I beg to differ. All my time growing up I showed on nothing but school horses because I couldn't afford my own. And we always clipped the wisker, legs, etc. All you do is ask and often times they will want you to do it cause it makes the horse look clean cut. Also the curry is a general rule by all proffessionals before the show ring. Because it does bring up the under dirt and will have to spend hours to get rid of it. And this girl specifically said she would not have very much time before her class to prepare her horse. Also the Smponing helps especially if don't have time for a bath cause it brings a gleam to the coat and hides the other stuff that may not have had time to get out. I used to show in a series that went on in the winter in KY where could not bath the horses. I used the trick and never would have though of using a curry cause the grooming process would never have ended and my horse always gleamed and so did every other one in my barn. I know how to prepare horse with winter coats and summer coats for the show as I have competed myself many times and have groomed proffessionally for many top trainers in the country and I never got any complaints, in fact they would want me to help the other grooms with my tricks.

Also I can tell you this works cause I once have had to pull a mare for sale going for a outstanding price ready to show for sale to a prospective buyer coming to the barn within 30 min tops. She was covered in dry mud and absolutely filthy. I used the no curry rule clipped her wiskers ears bridlepath cornet band sandpapered the hooves body brushed and sponged wiped on just a little bit of my homemade conditioner and when I pulled her out of the stall my managers jaw dropped at how good I had her looking in such a short time. She was gleaming in winter.
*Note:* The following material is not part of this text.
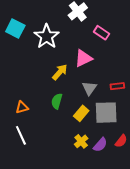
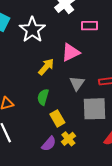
pink rectangle: (102, 33) -> (90, 26), turned -35
yellow rectangle: (81, 113) -> (57, 118), moved, turned -70
purple semicircle: (100, 145) -> (49, 144), moved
We obviously have different ways of doing things. But I can tell you that mine have proven themselves time and time again, both for myself and proffessionally. GoldenPony asked for tips and suggestions and so I gave mine which I know works for me and others who I have told and try my advice. But it is GoldenPony's decision of what she wants to do. Maybe she wants to do just one persons advice/tips or maybe she wants to do a mixture ove everyones.


----------



## Katze (Feb 21, 2011)

I agree with Faye's way of grooming, I was taught to groom my horse the exact same way by my trainer when I was younger, it get's out all the underdirt and makes your horse/pony shine. And since the OP has the day before to do the "grunt" work, she has plenty of time, she can also "refresh" the horse with a 30 min grooming the next day before the show and he/she (the horse) will look all the much better for it.


----------



## VelvetsAB (Aug 11, 2010)

_Even at a schooling show, you should make an effort to get your horse/pony as clean as you can. Personally, I would never get a horse ready just the day of the show....because that would be the day they are absolutely the most disgusting they could be._

_When it is still cold out, I do hot towel baths. So that means grooming my horse as best I can before. Then I get hot water in a bucket, and dunk a towel in it (smaller hand towels work best), then wring most of the water out. Scrub lightly all over the horse. Throw on cooler and let horse dry. While s/he is drying, clean out your brushes as best as you can, so that when you groom them after they are dried....you dont put the dirt back onto them. _

_I have my own stable sheet, so I put that on underneath my school horses regular blanket as there normally isnt another blanket the correct size. It also helps protect getting dirt/shedded hair etc back onto him._


----------



## kayleeloveslaneandlana (Apr 10, 2011)

What I do before a show is brush, bathe,brush again and then I spray a body spray that cowboy magic makes and the brush it. Also if you have some hoof polish then you could do that too. Show sheen makes a similar spray also.


----------



## faye (Oct 13, 2010)

azale I'd love to see pictures of these horses you have shown. 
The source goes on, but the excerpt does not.